サトクリフといえば、守り人シリーズの上橋菜穂子さんも大きく影響を受けたというイギリスを代表する歴史小説作家です。
《『ケルトの白馬』内容紹介》
イギリス、バークシャーの緑なす丘陵地帯には、地肌の白い土を露出させて描いた、巨大な白馬の地上絵がある。古代ケルト人の手になるその地上絵は、力強く美しく、悠久の時を超えて命の輝きを放っている。なぜ、どのようにして、この「アフィントンの白馬」は描かれたのか。カーネギー賞受賞作家サトクリフが、今はもう忘れられた豊かな物語を紡ぐ。(BOOKデータベースより転載)
今年出た新版も素敵↓
地上絵といえば、ペルーのナスカが有名ですが、イギリスにもあったんですねえ。こちらは宇宙人の関与じゃなさそうです(笑)。

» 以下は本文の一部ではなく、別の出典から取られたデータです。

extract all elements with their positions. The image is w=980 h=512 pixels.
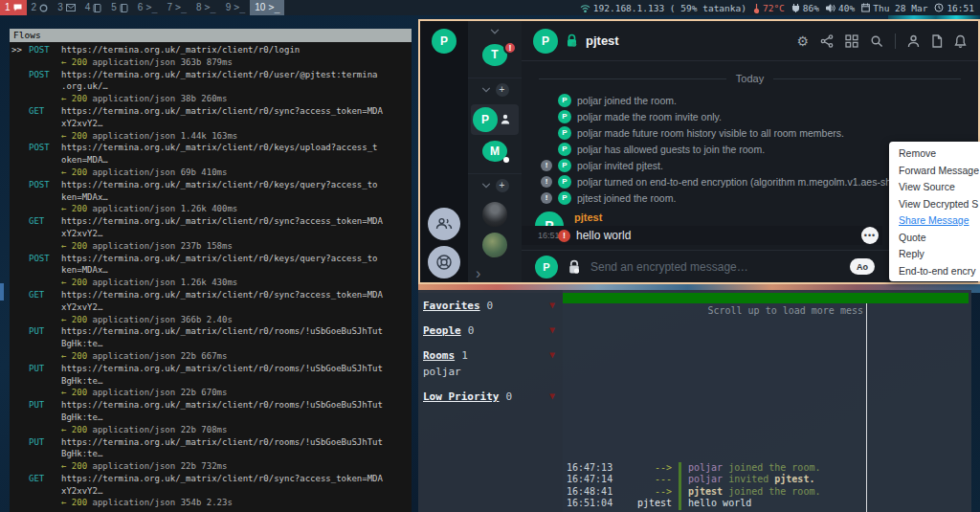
share-icon[interactable]: [820, 34, 834, 48]
log-prefix: -->: [622, 462, 672, 475]
log-nick: pjtest: [688, 486, 723, 497]
menu-item-remove[interactable]: Remove: [889, 145, 980, 163]
collapse-triangle-icon[interactable]: ▼: [549, 300, 555, 310]
flow-row[interactable]: GEThttps://termina.org.uk/_matrix/client…: [11, 215, 412, 252]
request-url-wrap: xY2xvY2…: [61, 301, 412, 314]
workspace-2[interactable]: 2: [27, 0, 54, 15]
workspace-10[interactable]: 10>_: [250, 0, 284, 15]
room-name: pjtest: [586, 33, 619, 48]
http-method: POST: [29, 253, 61, 265]
collapse-triangle-icon[interactable]: ▼: [549, 324, 555, 335]
http-method: GET: [29, 473, 61, 485]
http-method: GET: [29, 289, 61, 301]
formatting-toggle-button[interactable]: Ao: [850, 258, 875, 275]
workspace-1[interactable]: 1: [0, 0, 27, 15]
menu-item-view-source[interactable]: View Source: [889, 179, 980, 196]
room-avatar-m[interactable]: M: [482, 141, 507, 162]
workspace-4[interactable]: 4: [80, 0, 107, 15]
date-divider: Today: [539, 73, 961, 84]
chevron-down-icon[interactable]: [481, 183, 491, 189]
terminal-icon: >_: [234, 0, 245, 15]
flow-row[interactable]: PUThttps://termina.org.uk/_matrix/client…: [11, 399, 412, 435]
time-label: 16:51: [947, 3, 974, 13]
chevron-down-icon[interactable]: [489, 29, 501, 34]
add-community-button[interactable]: +: [496, 179, 509, 192]
message-options-button[interactable]: •••: [861, 227, 879, 244]
response-status: ← 200: [61, 131, 87, 141]
section-count: 0: [468, 324, 475, 337]
unencrypted-warning-icon: !: [541, 176, 552, 188]
members-icon[interactable]: [907, 34, 920, 48]
flow-row[interactable]: GEThttps://termina.org.uk/_matrix/client…: [11, 289, 412, 325]
workspace-8[interactable]: 8>_: [191, 0, 221, 15]
workspace-3[interactable]: 3: [53, 0, 80, 15]
workspace-9[interactable]: 9>_: [221, 0, 251, 15]
flow-list[interactable]: >>POSThttps://termina.org.uk/_matrix/cli…: [10, 42, 412, 509]
help-button[interactable]: [428, 246, 460, 278]
section-low-priority[interactable]: Low Priority0▼: [423, 390, 557, 403]
flow-row[interactable]: GEThttps://termina.org.uk/_matrix/client…: [11, 105, 412, 142]
menu-item-end-to-end-encryption[interactable]: End-to-end encry: [889, 263, 980, 280]
chevron-right-icon[interactable]: ›: [468, 265, 480, 282]
flow-row[interactable]: >>POSThttps://termina.org.uk/_matrix/cli…: [11, 44, 412, 69]
notifications-bell-icon[interactable]: [954, 34, 967, 48]
room-item-selected[interactable]: P: [471, 104, 519, 135]
flow-row[interactable]: POSThttps://termina.org.uk/_matrix/clien…: [11, 69, 412, 105]
flow-row[interactable]: GEThttps://termina.org.uk/_matrix/client…: [11, 473, 412, 509]
room-list-item-poljar[interactable]: poljar: [423, 366, 557, 378]
workspace-7[interactable]: 7>_: [162, 0, 191, 15]
log-line: 16:47:13 --> poljarjoined the room.: [563, 462, 866, 475]
buffer-title-bar: [563, 293, 969, 303]
chevron-down-icon[interactable]: [481, 87, 491, 93]
log-timestamp: 16:47:13: [563, 462, 622, 475]
battery-status: 86%: [791, 3, 819, 13]
collapse-triangle-icon[interactable]: ▼: [549, 349, 555, 360]
avatar: P: [558, 175, 571, 189]
user-menu-avatar[interactable]: P: [432, 29, 457, 54]
network-label: 192.168.1.133 ( 59% tatanka): [593, 3, 746, 13]
workspace-label: 5: [111, 0, 117, 15]
menu-item-share-message[interactable]: Share Message: [889, 212, 980, 230]
workspace-5[interactable]: 5: [106, 0, 133, 15]
people-button[interactable]: [428, 208, 460, 240]
menu-item-view-decrypted-source[interactable]: View Decrypted S: [889, 196, 980, 213]
log-timestamp: 16:48:41: [563, 486, 622, 499]
left-rail: P: [420, 21, 468, 282]
add-room-button[interactable]: +: [496, 83, 509, 97]
section-people[interactable]: People0▼: [423, 324, 557, 337]
flow-row[interactable]: POSThttps://termina.org.uk/_matrix/clien…: [11, 179, 412, 215]
browser-icon: [39, 4, 48, 12]
flow-row[interactable]: PUThttps://termina.org.uk/_matrix/client…: [11, 436, 412, 473]
message-composer-input[interactable]: Send an encrypted message…: [590, 260, 840, 274]
search-icon[interactable]: [870, 34, 883, 48]
community-avatar[interactable]: [482, 202, 507, 227]
files-icon[interactable]: [931, 34, 943, 48]
request-url: https://termina.org.uk/_matrix/client/r0…: [61, 106, 383, 116]
room-avatar-t[interactable]: T !: [482, 44, 507, 65]
community-avatar[interactable]: [482, 233, 507, 257]
section-favorites[interactable]: Favorites0▼: [423, 300, 557, 312]
log-nick: poljar: [688, 474, 723, 484]
response-meta: application/json 1.26k 430ms: [93, 278, 238, 287]
flow-row[interactable]: POSThttps://termina.org.uk/_matrix/clien…: [11, 142, 412, 178]
message-row[interactable]: 16:51 ! hello world •••: [522, 226, 882, 245]
request-url-wrap: oken=MDA…: [61, 154, 412, 167]
menu-item-forward-message[interactable]: Forward Message: [889, 163, 980, 180]
room-header-avatar[interactable]: P: [533, 29, 558, 54]
section-rooms[interactable]: Rooms1▼: [423, 349, 557, 362]
flow-row[interactable]: POSThttps://termina.org.uk/_matrix/clien…: [11, 253, 412, 289]
weechat-window: Favorites0▼ People0▼ Rooms1▼ poljar Low …: [418, 290, 971, 512]
wifi-icon: [580, 4, 590, 12]
flow-row[interactable]: PUThttps://termina.org.uk/_matrix/client…: [11, 325, 412, 362]
workspace-6[interactable]: 6>_: [133, 0, 163, 15]
collapse-triangle-icon[interactable]: ▼: [549, 390, 555, 401]
menu-item-quote[interactable]: Quote: [889, 230, 980, 247]
menu-item-reply[interactable]: Reply: [889, 246, 980, 263]
chat-buffer[interactable]: Scroll up to load more mess 16:47:13 -->…: [563, 290, 971, 512]
request-url: https://termina.org.uk/_matrix/client/r0…: [61, 143, 378, 152]
scroll-notice: Scroll up to load more mess: [563, 305, 863, 316]
flow-row[interactable]: PUThttps://termina.org.uk/_matrix/client…: [11, 363, 412, 399]
gear-icon[interactable]: ⚙: [796, 34, 809, 48]
workspace-label: 2: [32, 0, 37, 15]
apps-grid-icon[interactable]: [845, 34, 858, 48]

正直なところ、私には絵心がないので、最初にこの白馬を見たときピンと来ませんでした。ところがですよ!この物語を読んだ後にもう一度この白馬を見ると感動してしまうのです。「この美しい曲線!」って(笑)。
友情、運命、芸術、人間の尊さ。
ああ、サトクリフの物語はどうしてどれもこれも、こう胸の深いところに響いてくるのでしょう!それもジワジワと。サトクリフの物語って見るからに堅そうだし、気合いがないと読めない気がします。そんなとき、こちらの『ケルトの白馬』は、短いながらもサトクリフの世界観を堪能できるので、ぜひ。大人なら30分ちょっとくらいで読めてしまう短編。
前にも書きましたが、私の場合は、サトクリフは父が好きだったので、幼い頃から家に蔵書がありました。でも、読みたいとも思えなかった。あらすじ読んでも全く興味を持てなかったし、表紙も好きじゃなかったからです(今ではあの表紙しかありえない、くらいに思えますが)。だから読み始めたのはここ最近。今では、ああ、読まずに人生終えなくてよかったー!出会えてよかった!と心から思える作家さんのうちの一人です。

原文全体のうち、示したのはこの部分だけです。